Johnny Thunders
Remembered: 21 Years
Since His Death...
By: Gus Bernadicou
Through the blindness of reality, a seer of the truth always struggles to survive. Johnny Thunders saw reality and untimely gave into it in his ultimate demise in April of 1991. With the many vices watching his every move and pulling him down, Johnny was a fighter pushing against the every blow against him.
He didn’t die the death of a junkie, he died the death of a stranger. A stranger to the world, and his new home, New Orleans; he died, with his possessions gone and dreams squashed. He died broker than we he began, and with a name that meant more dead than alive.

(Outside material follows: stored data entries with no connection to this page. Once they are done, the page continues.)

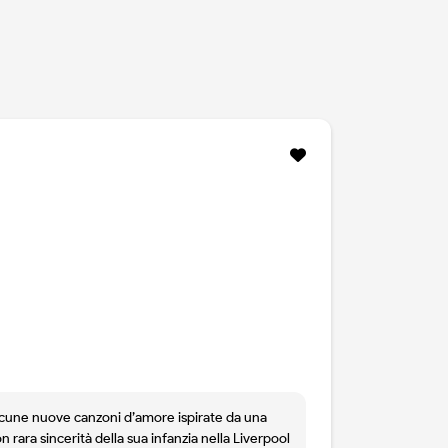
 alcune nuove canzoni d’amore ispirate da una
rara sincerità della sua infanzia nella Liverpool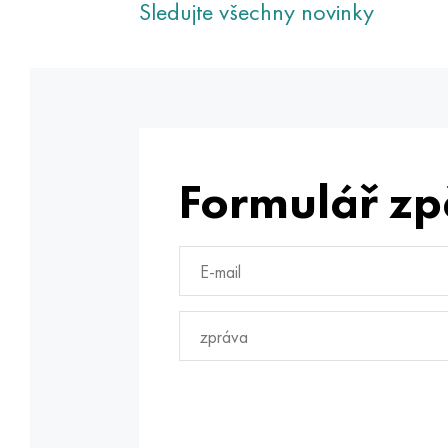
Sledujte všechny novinky
Formulář zp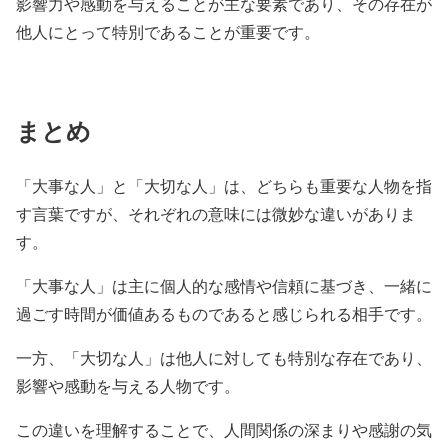
影響力や感動を与えることが主な要素であり、その存在が
他人にとって特別であることが重要です。
まとめ
「大事な人」と「大切な人」は、どちらも重要な人物を指
す言葉ですが、それぞれの意味には微妙な違いがありま
す。
「大事な人」は主に個人的な感情や信頼に基づき、一緒に
過ごす時間が価値あるものであると感じられる相手です。
一方、「大切な人」は他人に対しても特別な存在であり、
影響や感動を与える人物です。
この違いを理解することで、人間関係の深まりや感謝の気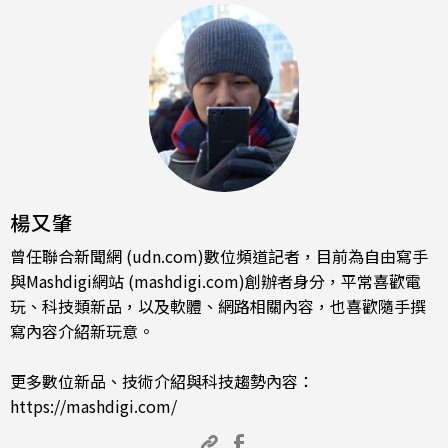
楊又肇
曾任聯合新聞網 (udn.com)數位頻道記者，目前為自由寫手
與Mashdigi網站 (mashdigi.com)創辦者身分，平常喜歡電
玩、科技類新品，以及軟體、網路相關內容，也喜歡隨手撰
寫內容介紹新玩意。
更多數位新品、技術介紹與科技趨勢內容：
https://mashdigi.com/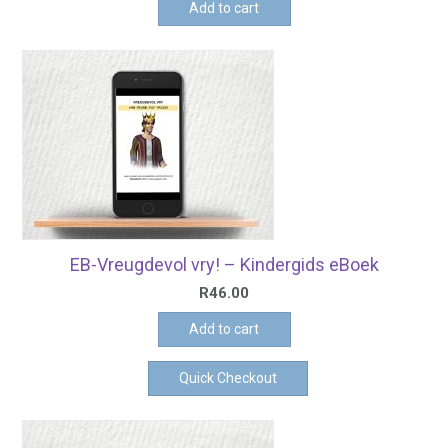
Add to cart
EB-Vreugdevol vry! – Kindergids eBoek
R
46.00
Add to cart
Quick Checkout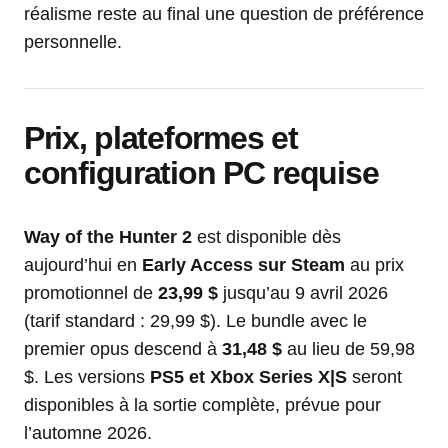
réalisme reste au final une question de préférence
personnelle.
Prix, plateformes et
configuration PC requise
Way of the Hunter 2
est disponible dès
aujourd’hui en
Early Access sur Steam
au prix
promotionnel de
23,99 $
jusqu’au 9 avril 2026
(tarif standard : 29,99 $). Le bundle avec le
premier opus descend à
31,48 $
au lieu de 59,98
$. Les versions
PS5 et Xbox Series X|S
seront
disponibles à la sortie complète, prévue pour
l’automne 2026.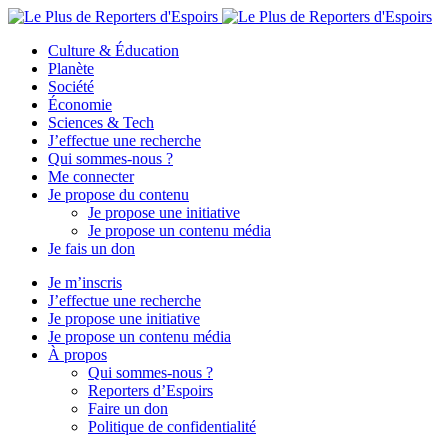
Culture & Éducation
Planète
Société
Économie
Sciences & Tech
J’effectue une recherche
Qui sommes-nous ?
Me connecter
Je propose du contenu
Je propose une initiative
Je propose un contenu média
Je fais un don
Je m’inscris
J’effectue une recherche
Je propose une initiative
Je propose un contenu média
À propos
Qui sommes-nous ?
Reporters d’Espoirs
Faire un don
Politique de confidentialité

Johnny Thunders, to a teenager represents all the right things in all the wrong ways. He represents a struggle to find oneself in the shadows of reality and society as a whole. He represents the lost dream of longing, and the lost dream of happiness. To adults Johnny represents a punk, a person that kids should not look up to… But why? “His death also heralded the fragmentation of a generation,” Nina Antonia, Johnny Thunders’ biographer stated. Johnny represents a wasted youth that can only be understood through the patience it takes to comprehend the numerous layers of his ideology. The person who taught Johnny Thunder’s how to hold, let alone play, his guitar, Sylvain Sylvain stated, “Johnny represents America, he is America…” He continues on, “Johnny was just your average guy, good at baseball; his father broke his heart…” Through the nature of being heartbroken, the pride of overcoming the difficulties is overwhelming in its sense of accomplishment. Accomplishment was short lived for Johnny. He partied with Mick Jagger in his days with the Dolls. Toured with the Sex Pistols in England as a Heartbreaker. . Fell in love in Sweden. And watch his world crumble as he died from Leukemia, depression, and an overbearing addiction with heroin.
“His guitar was his bitch, but his bitch he loved the most,” is a humorous attempt at the truth when Jayne County (punk rock pioneer) described Johnny… Johnny was the king of guitar, the king of the guttural riff, and made Bo Diddley seem like a parody of himself. Walter Lure, Johnny’s right hand man in the Heartbreakers stated, “It is unique - to be able to create a sound and style that no one else ever did before and was never really duplicated, in spite of the millions of wannabes out there who tried it.” His 1978 debut, “So Alone” paints the vivid picture of the hopeless reality of the singer; “You Can’t Put Your Arms Around A Memory.” If anything, Johnny tried to have fun while remembering the sorrow of his well being. It has been twenty one years since Johnny has passed, and twenty one years since a legacy has been left to heat up from the embers of the New York Dolls, and Heartbreakers. To most, Johnny Thunders is irrelevant but to the people struggling to survive, attempting to find their niche, Johnny Thunders is a hero.